Matplotlib is a flexible plotting library for creating interactive 2D and 3D plots that can also be saved as manuscript-quality figures. The API in many ways reflects that of MATLAB, easing transition of MATLAB users to Python. Many examples, along with the source code to re-create them, can be browsed at the matplotlib gallery.
Installation of scientific Python packages can be troublesome. Many of these packages are implemented as Python C extensions which need to be compiled. This section lists various so-called scientific Python distributions which provide precompiled and easy-to-install collections of scientific Python packages.

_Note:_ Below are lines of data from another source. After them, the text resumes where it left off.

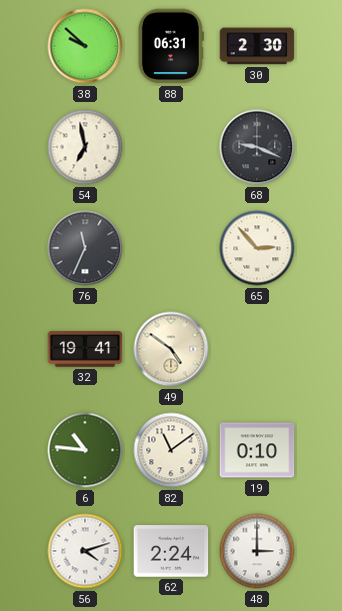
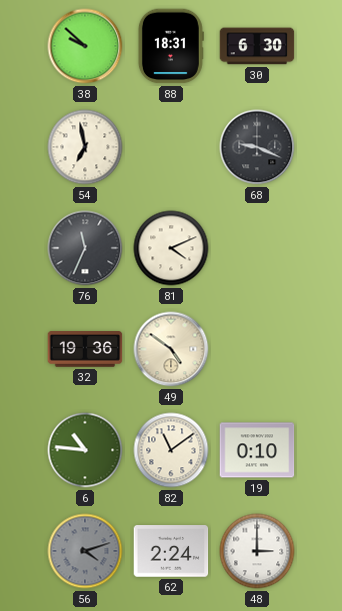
88: 06:31 -> 18:31
30: 2:30 -> 6:30
81: none -> 4:11
65: 2:53 -> none
32: 19:41 -> 19:36
56 dial: white -> grey
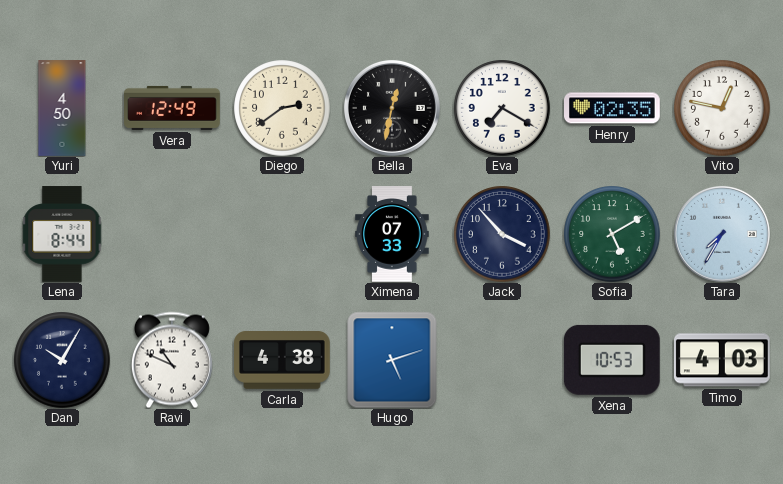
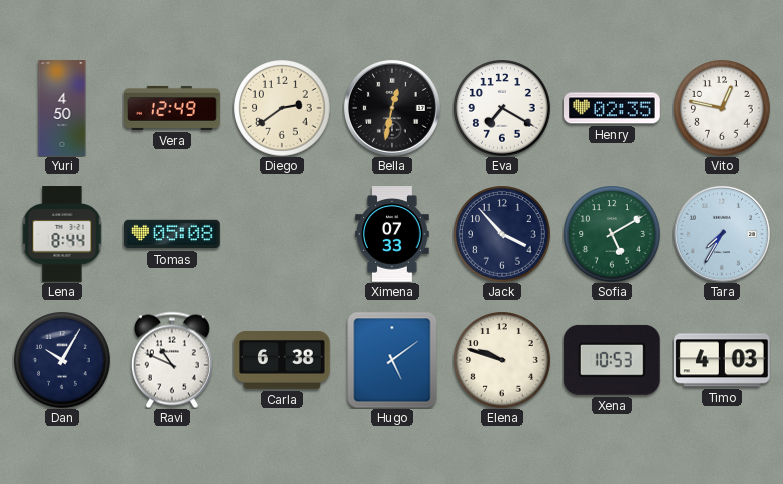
Tomas: none -> 05:08
Carla: 4:38 -> 6:38
Hugo: 5:12 -> 5:09
Elena: none -> 9:48
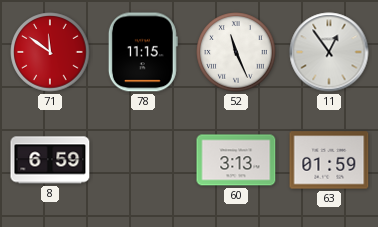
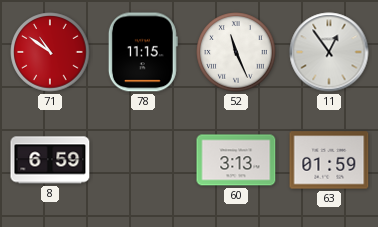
71: 11:51 -> 10:51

Many people who do scientific computing are on Windows. And yet many of the scientific computing packages are notoriously difficult to build and install. Christoph Gohlke however, has compiled a list of Windows binaries for many useful Python packages. The list of packages has grown from a mainly scientific python resource to a more general list. It might be a good idea to check it out if you’re on Windows.
Installing NumPy and SciPy can be a daunting task. Which is why the Enthought Python distribution was created. With Enthought, scientific python has never been easier (one click to install about 100 scientific python packages). The Enthought Python Distribution comes in two variants: a free version EPD Free and a paid version with various pricing options.
Continuum Analytics offers the Anaconda Python Distribution which includes all the common scientific python packages and additionally many packages related to data analytics and big data. Anaconda comes in two flavors, a paid for version and a completely free and open source community edition, Anaconda CE, which contains a slightly reduced feature set. Free licenses for the paid-for version are available for academics and researchers.